Прошло два года, и Матильда вновь начала томиться бездельем – или тем, что она называла «условностями своего положения». Все чаще она задумывалась о том, чтобы научиться какой-нибудь профессии. Как было бы чудесно заниматься в университете, вести судебные процессы, даже просто работать стенографисткой в какой-нибудь нотариальной конторе. Но положение принцессы, супруги принца Фредерика, делало все это невозможным. Матильда прониклась презрением к своей праздности и никчемности, к пустой болтовне, звучавшей в великосветских салонах.

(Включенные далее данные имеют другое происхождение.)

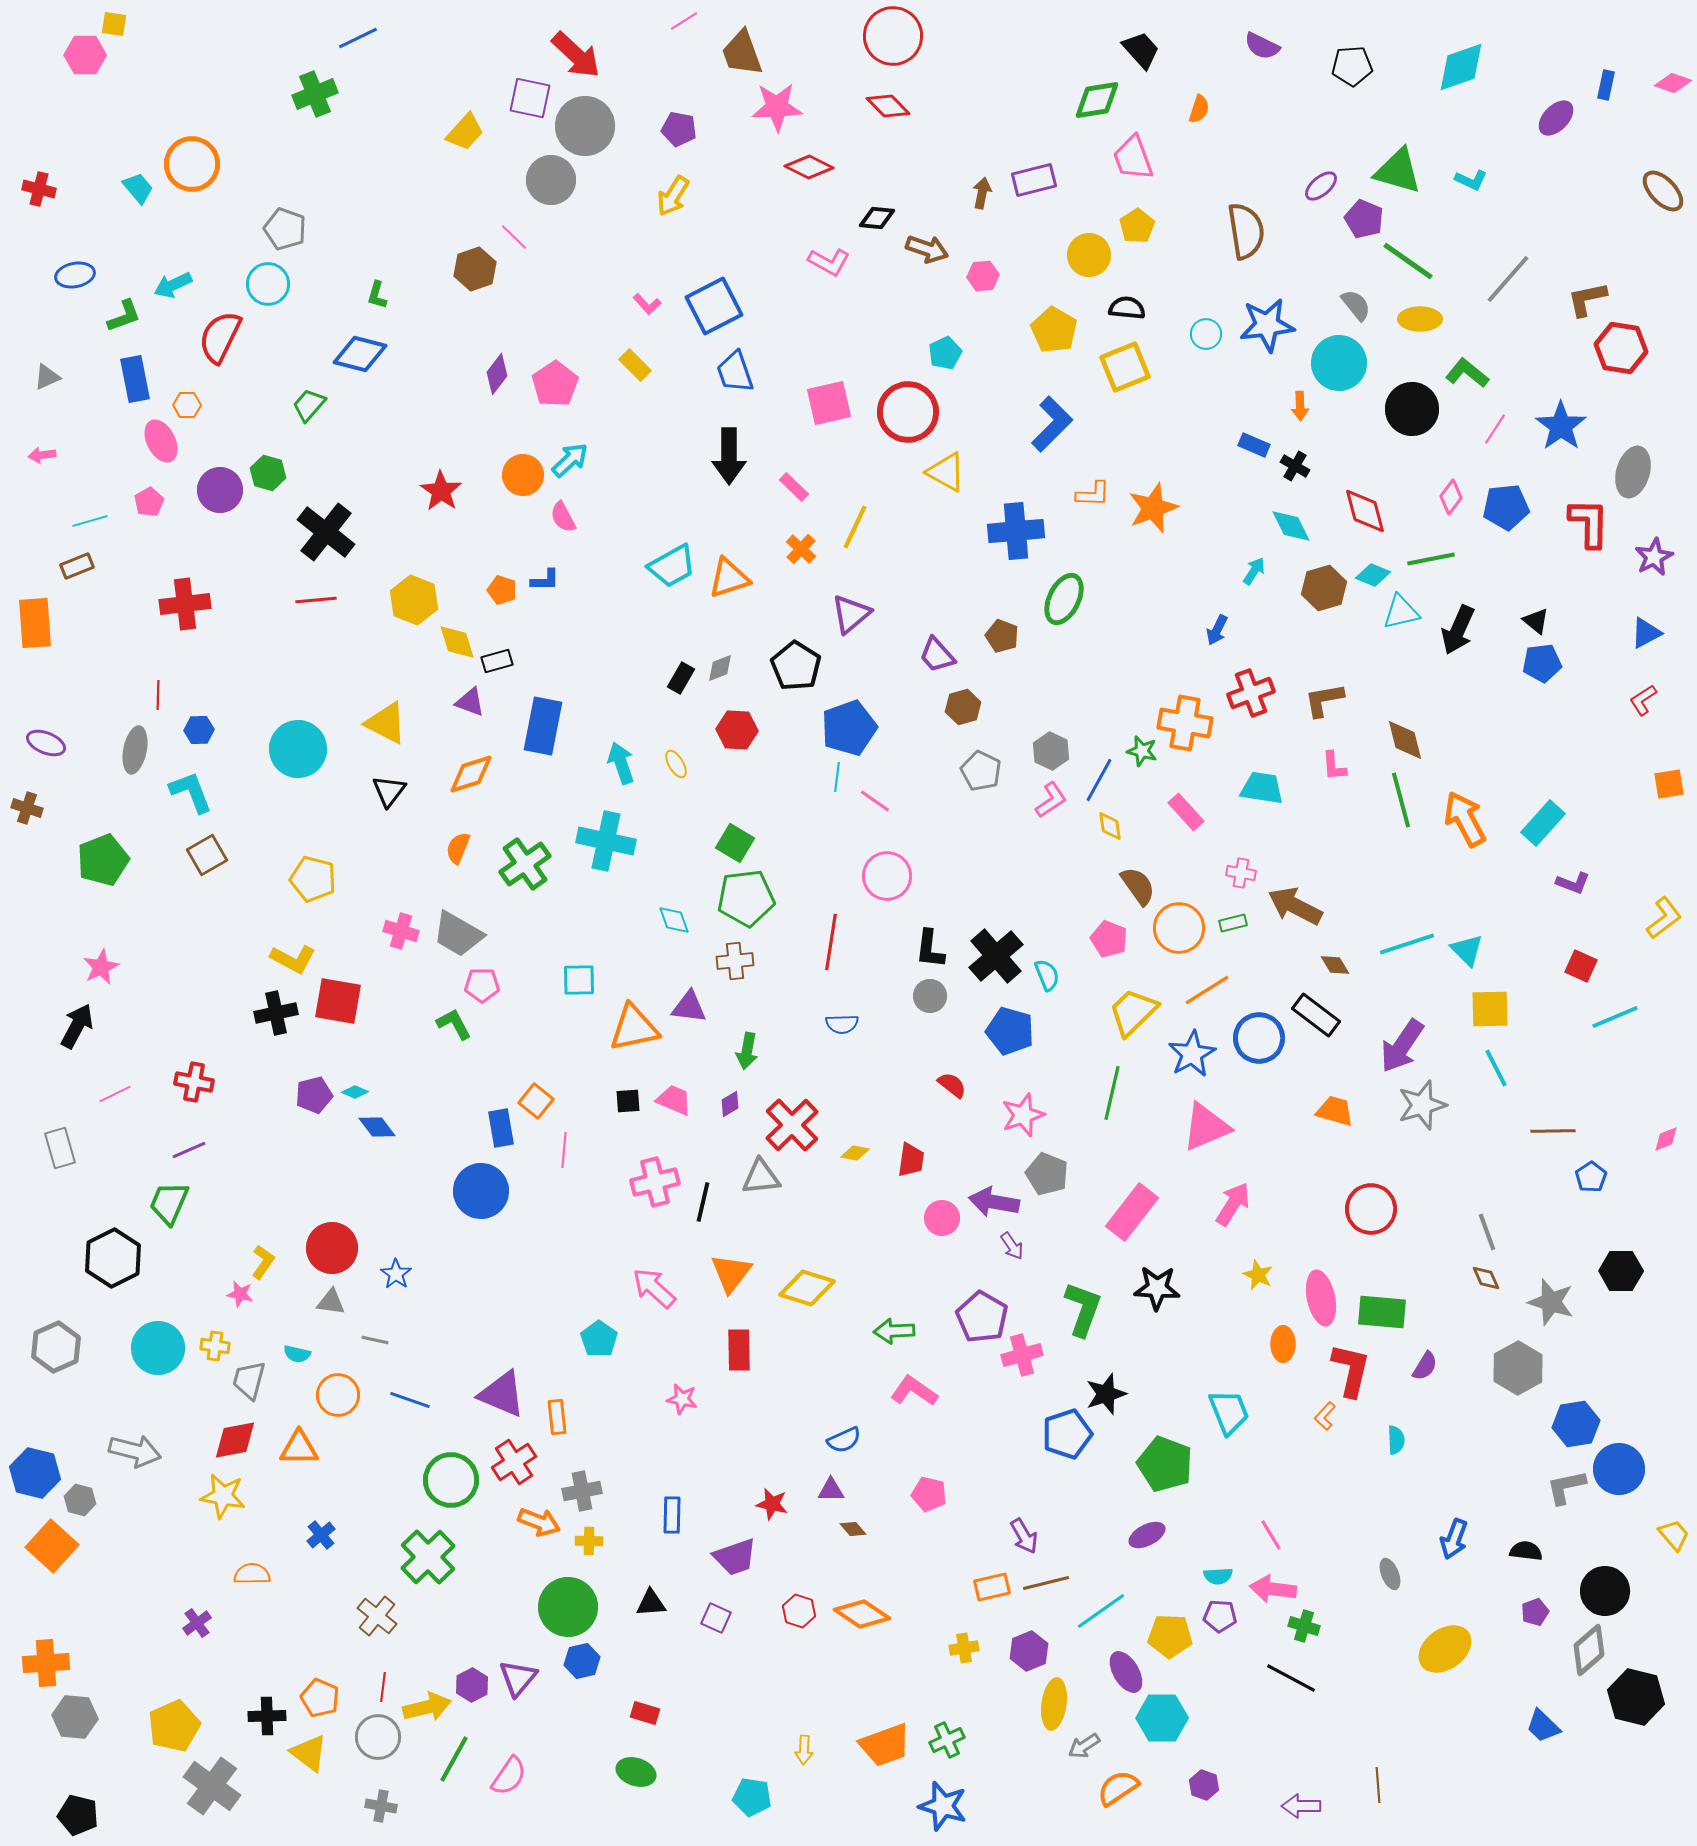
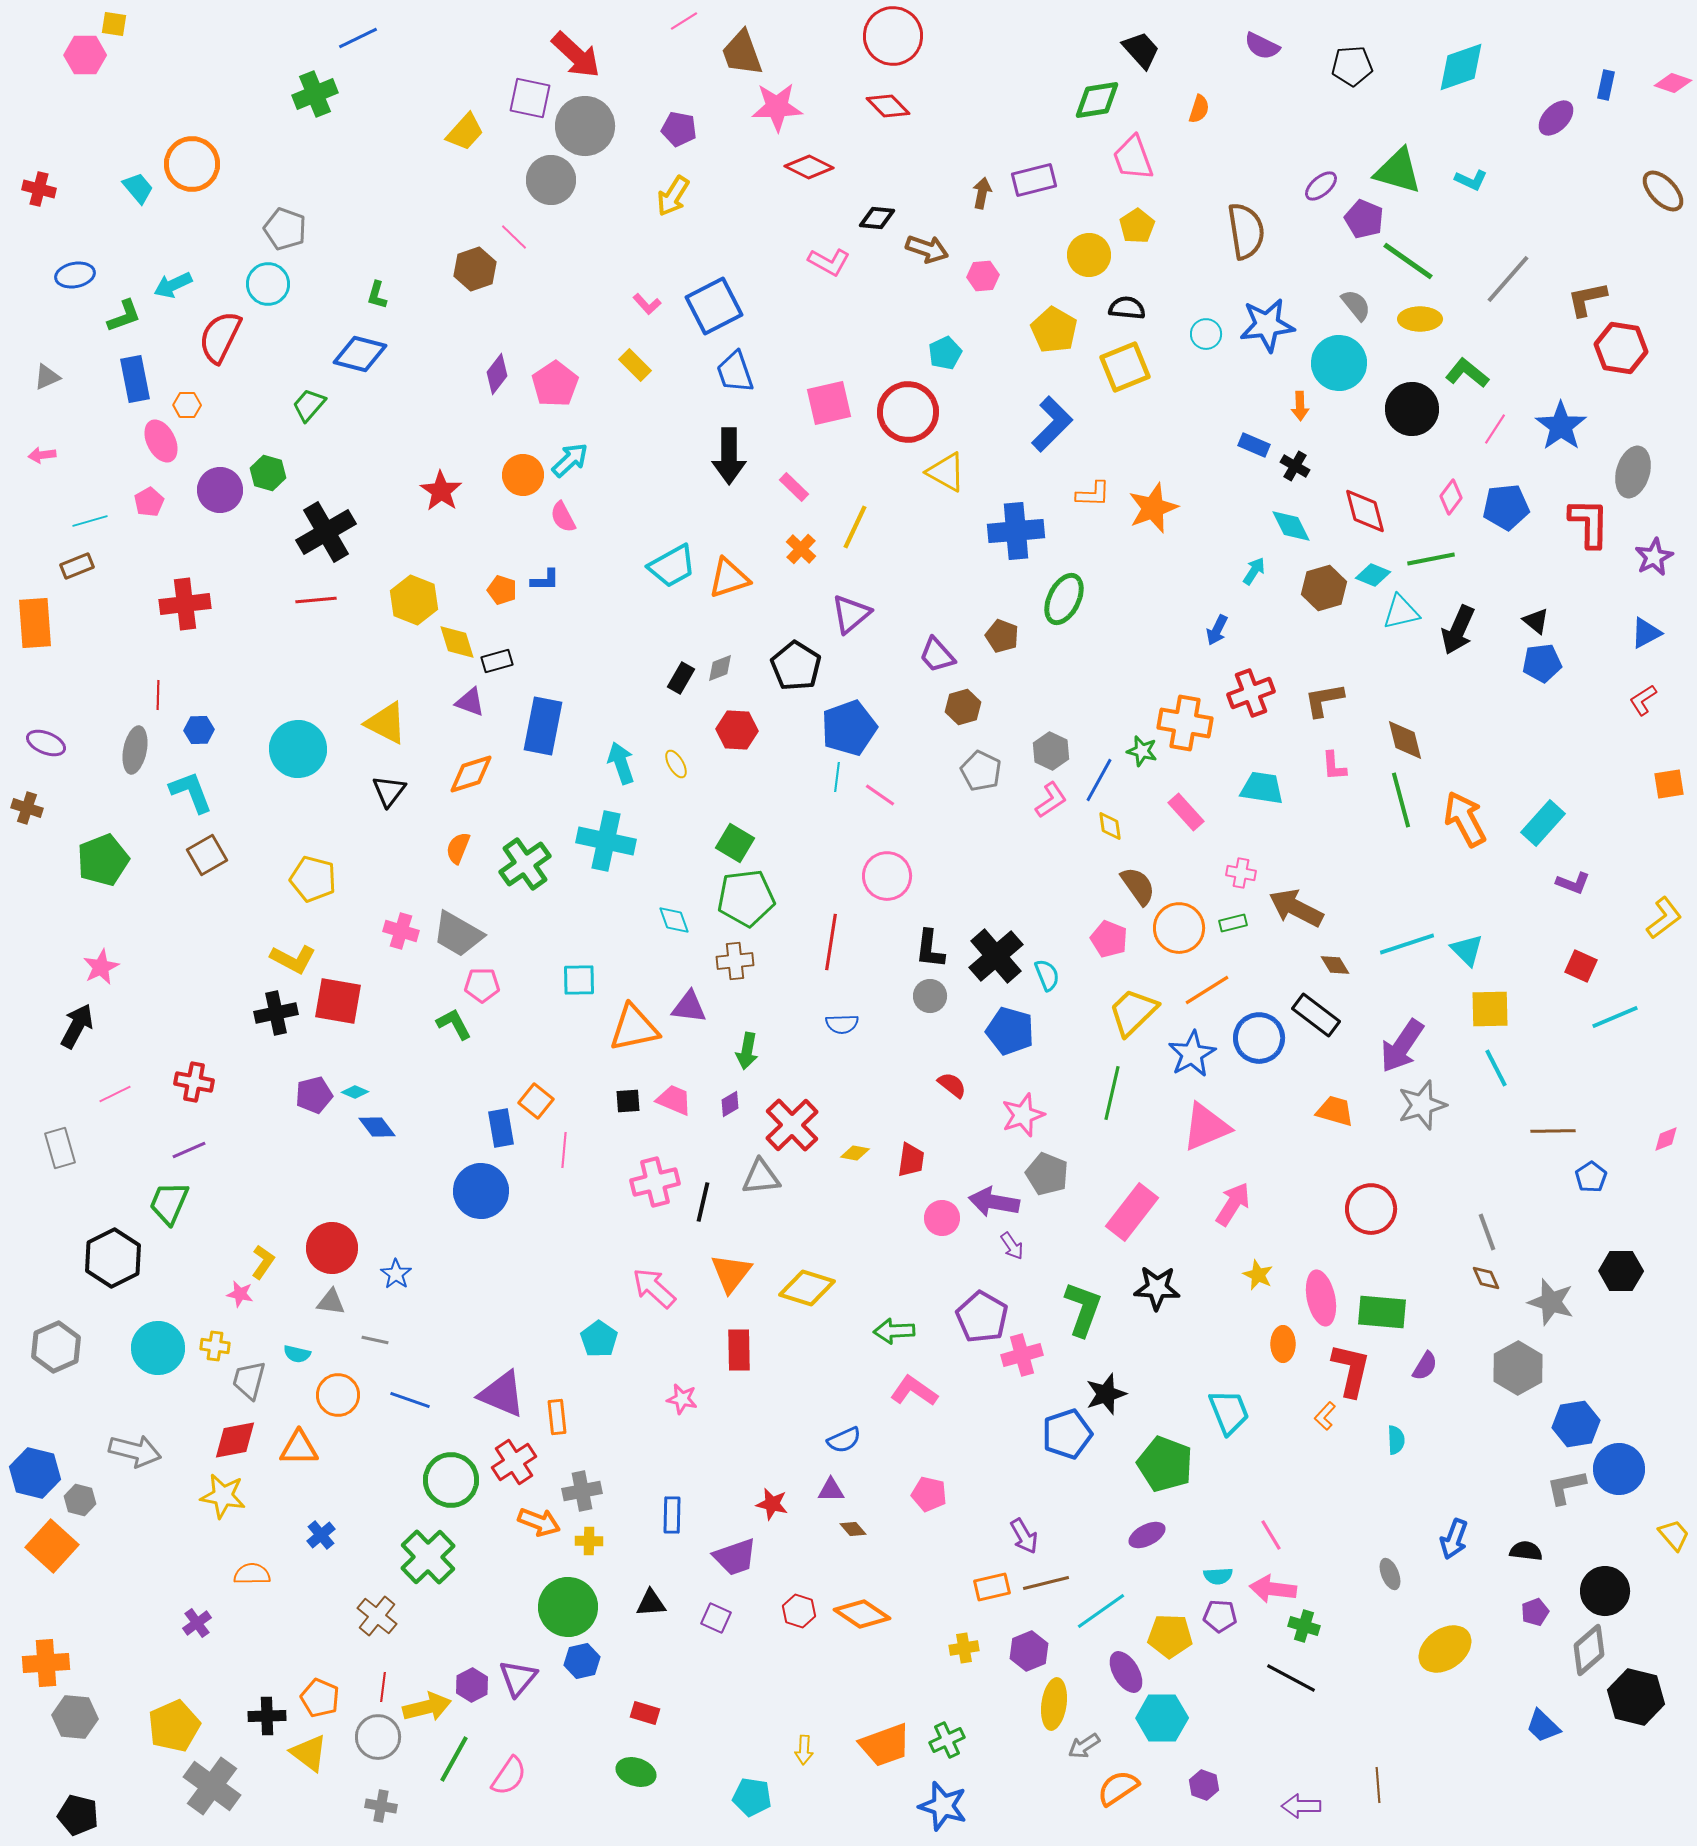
black cross at (326, 532): rotated 22 degrees clockwise
pink line at (875, 801): moved 5 px right, 6 px up
brown arrow at (1295, 906): moved 1 px right, 2 px down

Нужно было найти себе настоящее дело.

Первым делом она основала школу-интернат для беспризорных детей. Матильда решила, что это не будет являться простым актом благотворительности, когда все участие дарителя выражается в денежном взносе. Принцесса провела собственные исследования, совершила поездки в Англию и Германию, проконсультировалась со специалистами, многократно беседовала с самими детьми, чтобы понять, в чем именно они нуждаются. На последней стадии подготовки она наняла самых способных и прогрессивно настроенных учителей. На осуществление проекта ушло три года, и все это время Матильда была по-настоящему счастлива. Наконец-то она занялась настоящим делом, смогла чего-то достичь. Конечно, это стало возможным благодаря ее привилегированному положению, но ведь раньше особенности этого положения казались ей лишь оковами, сковывавшими ее свободу.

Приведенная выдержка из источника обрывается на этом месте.